Leaders mull economic development changes
The general consensus Monday at the Sanford Area Chamber of Commerce's monthly Public Policy Luncheon, during which leaders from various groups working to reshape the Lee County Economic Development Corporation talked for about an hour, was that the effort is moving forward but needs more input.
Chamber President Bob Joyce distributed a flow chart, which suggested that the corporation be set up with a chief executive monitoring various interests — such as small business development, business recruitment and retention, chamber services and visitor marketing and promotions. This executive, in turn, would serve at the behest of a board of directors in a leadership structure similar to the chamber's.
Joyce further suggested that, unlike the local chamber of commerce but similar to ones in larger cities like Charlotte, the board of directors could be formed through a pay-to-play system in which various public and private interests pay into a general fund in order to secure a voice on the board, with the funds going to support development projects. No matter what it looks like in the end, however, he said the main priority is clear:
"What I'm hearing — number one, number two and number three — are job creation, job creation and job creation," Joyce said.

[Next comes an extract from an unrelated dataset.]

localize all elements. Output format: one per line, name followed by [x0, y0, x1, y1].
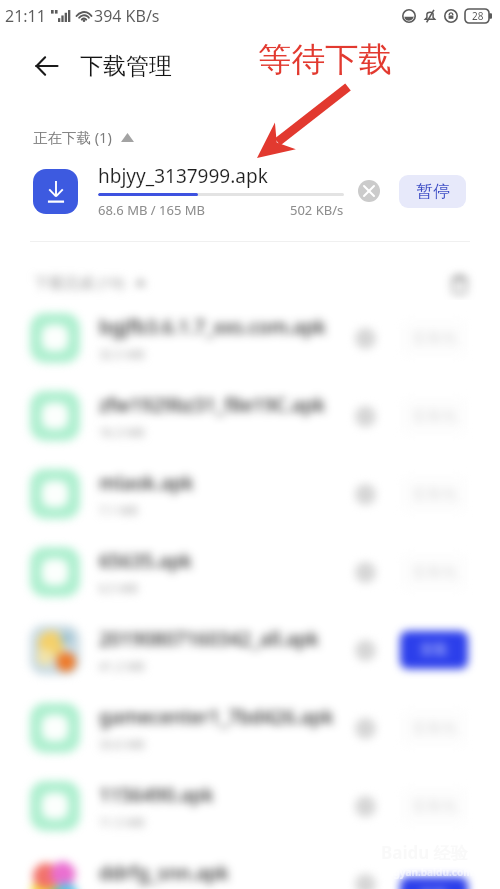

But significant differences in opinion surround topics like how the board ought to be funded and staffed, and what its mission and policies would or would not entail. He also emphasized that the model was merely a draft and he is open to suggestions.
Commissioner Jim Womack represented the county at the meeting, reminding those in attendance that the board of commissioners' Republican majority had the votes to direct county funds as it sees fit. He reiterated his desire to see less public funding for the EDC, saying that Alamance County and counties in various other states have let local business leaders and chambers of commerce lead economic development.
"I think if you look at the really successful EDCs around the country, they were chamber-initiated or chamber-run," he said.
The EDC now receives funding from the three local governments: Sanford, Broadway and Lee County. In a joint EDC/Chamber venture, the local governments would share the costs with individuals or companies that also want a say in development policy.
Donnie Oldham, chairman of the board of directors of the current EDC, said he could support moving from a completely taxpayer-funded model to one that's at least 51 percent privately funded. However, he noted that he had some reservations about a strict pay-to play model that might favor large corporations over, for example, the school system.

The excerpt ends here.